So let me get this right, Google are going to decide what movies, or shows to put on some tiles on the screen, and if you click on the tile, it take you to Netflix, hulu, whatever to play it?

bwahahahahaha - I don't think so google.

Nice going there Google, could you copy MS's UI a bit more, I think you might have missed a few things. Though, this is more of a v1 so with v2 it'll look exactly the same I bet.

The big name TV makers, Samsung, LG and so on have they're own smartTV tech and services, specially Samsung, I see no reason for them to dump that and switch to Googles tech even if it is Android based. I mean heck, we just found out that Samsung is dumping Android and is going to use Taizen for it's next round of Smart Watches. They really want to do all the work and or control all of it, it was no secret that before they're little deal with Google over Android last year they felt that large parts of Android on their Galaxy phones was "theirs".

We'll see how it goes but I don't think this will do any better than GoogleTV did before it.

The article didn't mention the Nexus Q, which was another (failed) attempt.

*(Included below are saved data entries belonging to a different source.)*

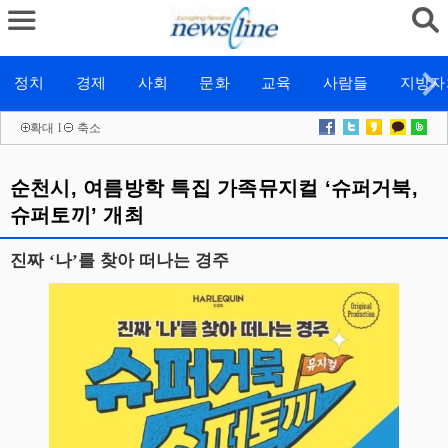
정치
경제
사회
문화
교육
사람들
지방자
확대
l
축소
순천시, 여름방학 특집 가족뮤지컬 ‘슈퍼거북,
슈퍼토끼’ 개최
진짜 ‘나’를 찾아 떠나는 경주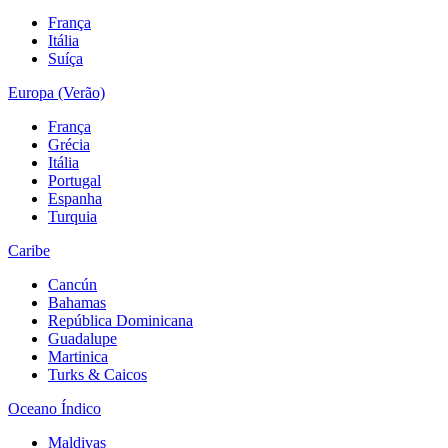
França
Itália
Suíça
Europa (Verão)
França
Grécia
Itália
Portugal
Espanha
Turquia
Caribe
Cancún
Bahamas
República Dominicana
Guadalupe
Martinica
Turks & Caicos
Oceano Índico
Maldivas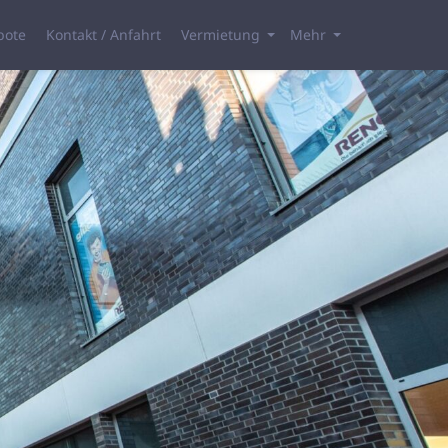
bote
Kontakt / Anfahrt
Vermietung
Mehr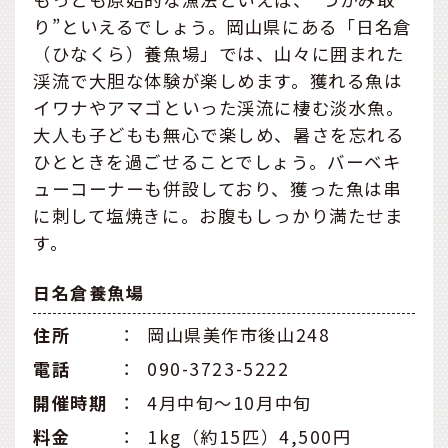
り”といえるでしょう。岡山県にある「日名倉
（ひなくら）養魚場」では、山々に囲まれた
渓流で大胆な体験が楽しめます。獲れる魚は
イワナやアマゴといった渓流に棲む淡水魚。
大人も子どもも無心で楽しめ、暑さを忘れる
ひとときを過ごせることでしょう。バーベキ
ューコーナーも併設しており、獲った魚は串
に刺して塩焼きに。お腹もしっかり満たせま
す。
日名倉養魚場
住所
：
岡山県美作市後山248
電話
：
090-3723-5222
開催時期
：
4月中旬～10月中旬
料金
：
1kg（約15匹）4,500円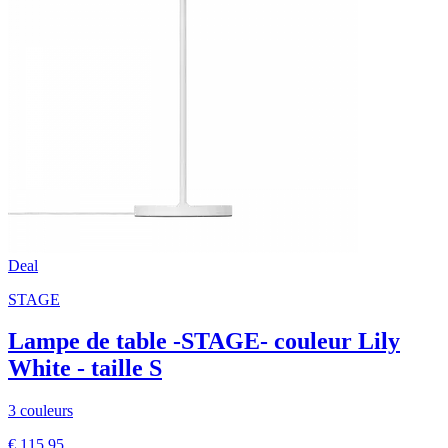
Deal
STAGE
Lampe de table -STAGE- couleur Lily
White - taille S
3 couleurs
€ 115,95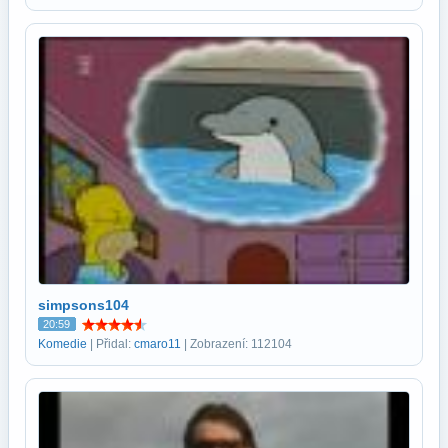
simpsons104
20:59
Komedie
| Přidal:
cmaro11
| Zobrazení: 112104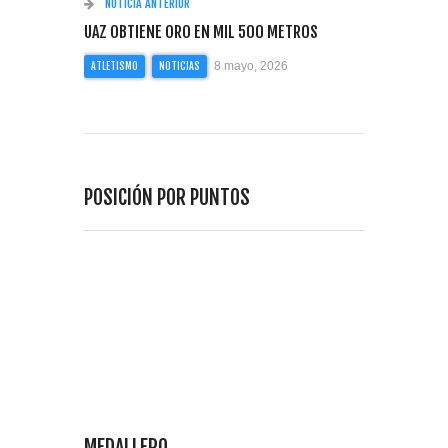
NOTICIA ANTERIOR
UAZ OBTIENE ORO EN MIL 500 METROS
8 mayo, 2026
ATLETISMO
NOTICIAS
POSICIÓN POR PUNTOS
MEDALLERO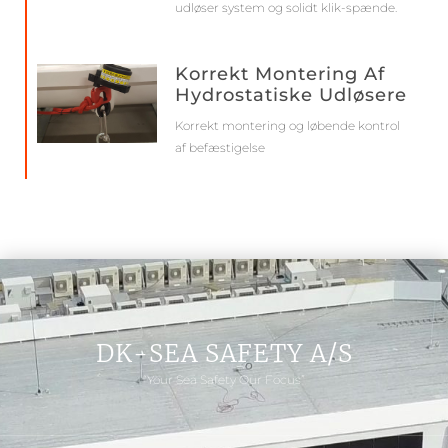
udløser system og solidt klik-spænde.
Korrekt Montering Af
Hydrostatiske Udløsere
Korrekt montering og løbende kontrol
af befæstigelse
DK-SEA SAFETY A/S
“Your Sea Safety Our Focus”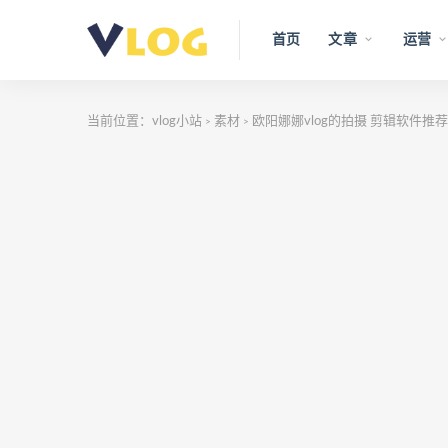
首页
文章
运营
当前位置：
vlog小站
素材
欧阳娜娜vlog的拍摄 剪辑软件推
>
>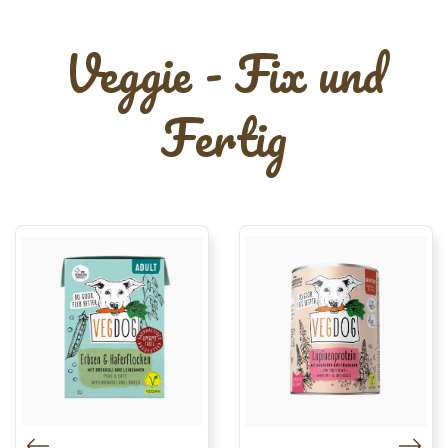
Veggie - Fix und
Fertig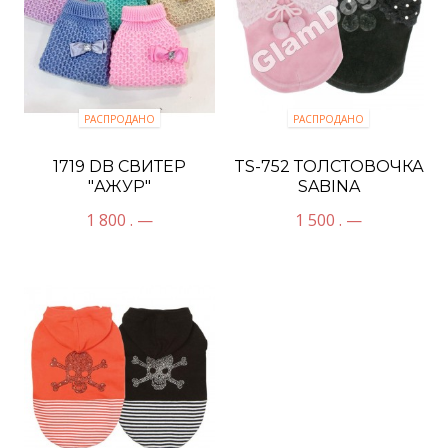
РАСПРОДАНО
РАСПРОДАНО
1719 DB СВИТЕР
TS-752 ТОЛСТОВОЧКА
"АЖУР"
SABINA
1 800 . —
1 500 . —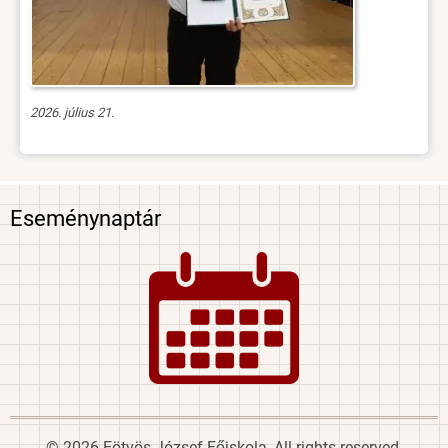
2026. július 21.
Eseménynaptár
Image
© 2026 Eötvös József Főiskola, All rights reserved.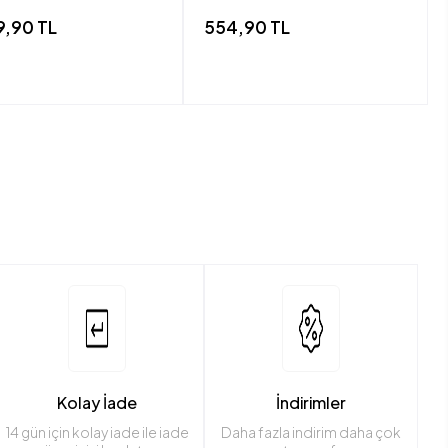
9,90 TL
554,90 TL
Kolay İade
İndirimler
14 gün için kolay iade ile iade
Daha fazla indirim daha çok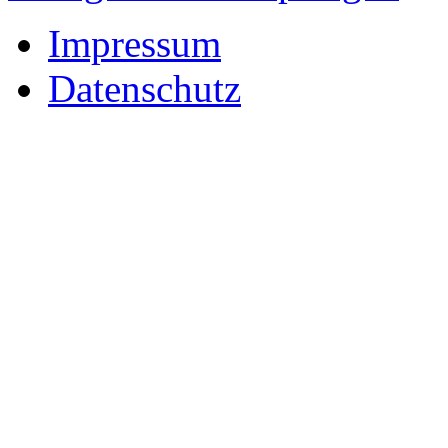
Impressum
Datenschutz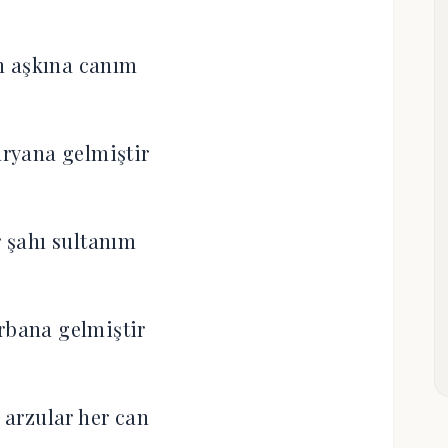
n aşkına canım
ryana gelmiştir
 şahı sultanım
rbana gelmiştir
arzular her can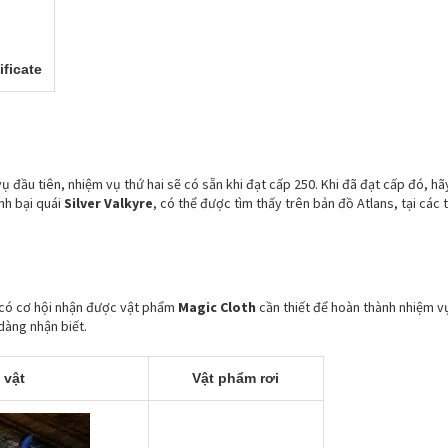
ificate
ụ đầu tiên, nhiệm vụ thứ hai sẽ có sẵn khi đạt cấp 250. Khi đã đạt cấp đó, h
nh bại quái
Silver Valkyre
, có thể được tìm thấy trên bản đồ Atlans, tại các 
, có cơ hội nhận được vật phẩm
Magic Cloth
cần thiết để hoàn thành nhiệm vụ
dàng nhận biết.
 vật
Vật phẩm rơi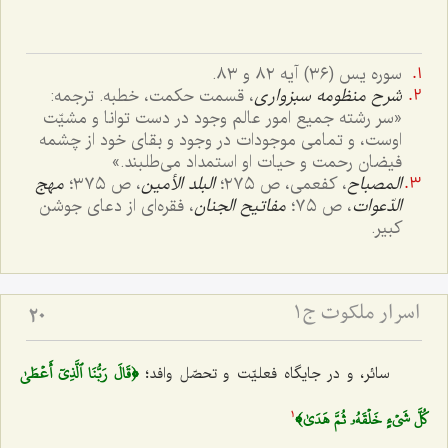
سوره یس (٣٦) آیه ٨٢ و ٨٣.
شرح منظومه سبزواری
، قسمت حکمت، خطبه. ترجمه:
«سر رشته جمیع امور عالم وجود در دست توانا و مشیّت
اوست، و تمامی موجودات در وجود و بقای خود از چشمه
فیضان رحمت و حیات او استمداد می‌طلبند.»
المصباح
، کفعمی، ص ٢٧٥؛
البلد الأمین
، ص ٣٧٥؛
مهج
الدّعوات
، ص ٧٥؛
مفاتیح الجنان
، فقره‌ای از دعای جوشن
کبیر.
اسرار ملکوت ج1
20
﴿قَالَ رَبُّنَا ٱلَّذِيٓ أَعۡطَىٰ
سائر، و در جایگاه فعلیّت و تحصّل وافد؛
كُلَّ شَيۡءٍ خَلۡقَهُۥ ثُمَّ هَدَىٰ﴾
1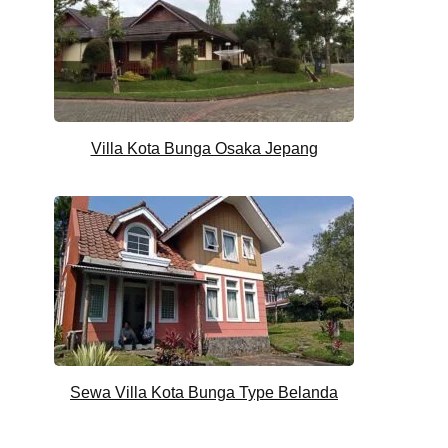
Villa Kota Bunga Osaka Jepang
Sewa Villa Kota Bunga Type Belanda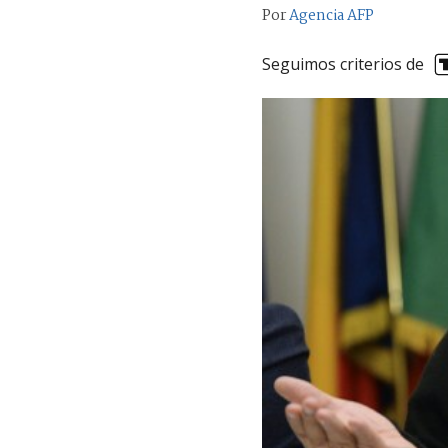
Por
Agencia AFP
Seguimos criterios de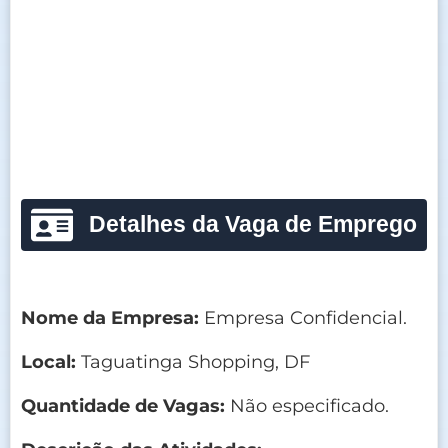
Detalhes da Vaga de Emprego
Nome da Empresa:
Empresa Confidencial.
Local:
Taguatinga Shopping, DF
Quantidade de Vagas:
Não especificado.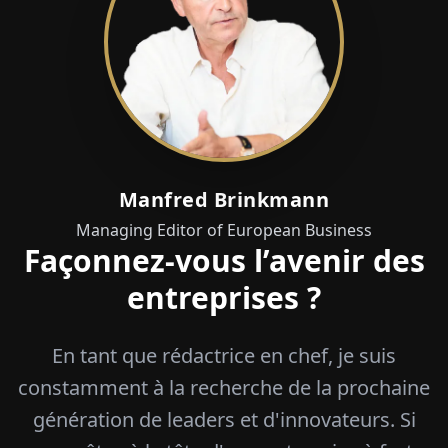
Manfred Brinkmann
Managing Editor of European Business
Façonnez-vous l’avenir des
entreprises ?
En tant que rédactrice en chef, je suis
constamment à la recherche de la prochaine
génération de leaders et d'innovateurs. Si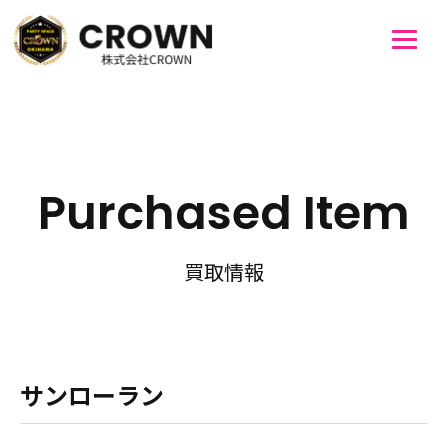
Purchased Item
買取情報
サンローラン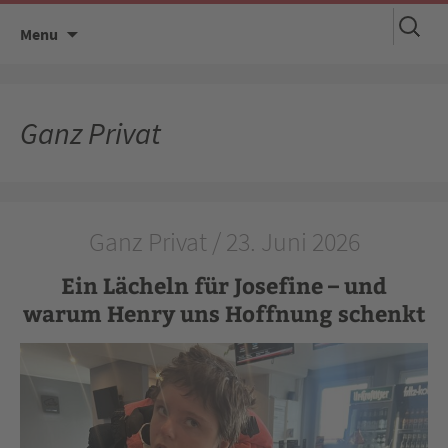
Suchen
Skip
Menu
nach:
to
content
Ganz Privat
Ganz Privat / 23. Juni 2026
Ein Lächeln für Josefine – und
warum Henry uns Hoffnung schenkt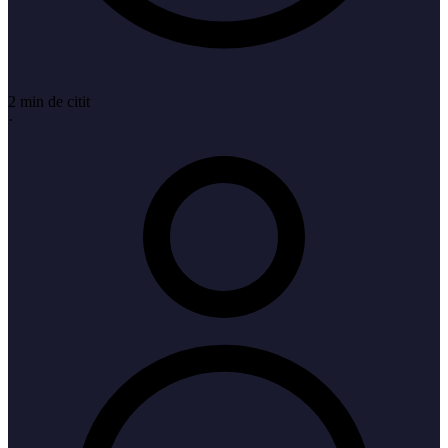
2 min de citit
·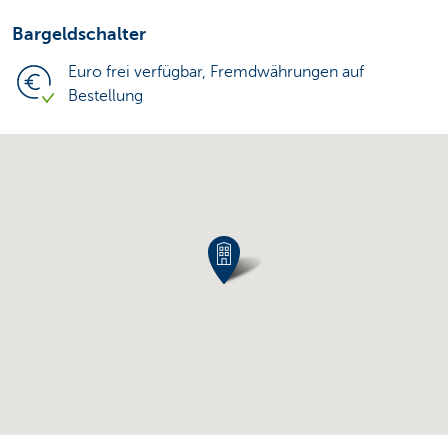
Bargeldschalter
Euro frei verfügbar, Fremdwährungen auf
Bestellung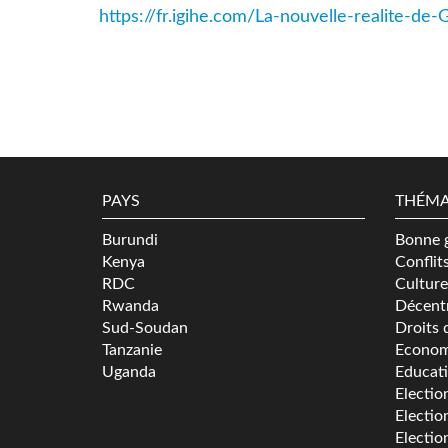
https://fr.igihe.com/La-nouvelle-realite-de
PAYS
THÉMA
Burundi
Bonne 
Kenya
Conflit
RDC
Culture
Rwanda
Décentr
Sud-Soudan
Droits 
Tanzanie
Econom
Uganda
Educat
Electio
Electio
Electio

So by my reckoning they've launched:

Google TV
Google TV 2
Nexus Q
Chromecast
and now presumably Android TV

Not sure how anyone can do better than offer apps for content services. There isn't some holy grail., Provide a platform for the apps and then what...just a small part of a particular ecosystem whether it be Google, Apple, Microsoft, Amazon, Samsung, built in software etc. They are all so similar, it's a futile effort. One might do it better in some cases while another does something better in other areas but choice is there, consumers just want the content with least hassle as possible or what they are use to. Content providers will not let other platforms dictate anything and Google can do one with their information sucking that gets manufactures nothing beyond their own stuff so why bother. A dream will remain one. The battle is over before it begins.

Hopefully it'll perform better than the painfully slow "Smart" TV I currently have. I find it far too tedious to use...good way to kick the habit though :-)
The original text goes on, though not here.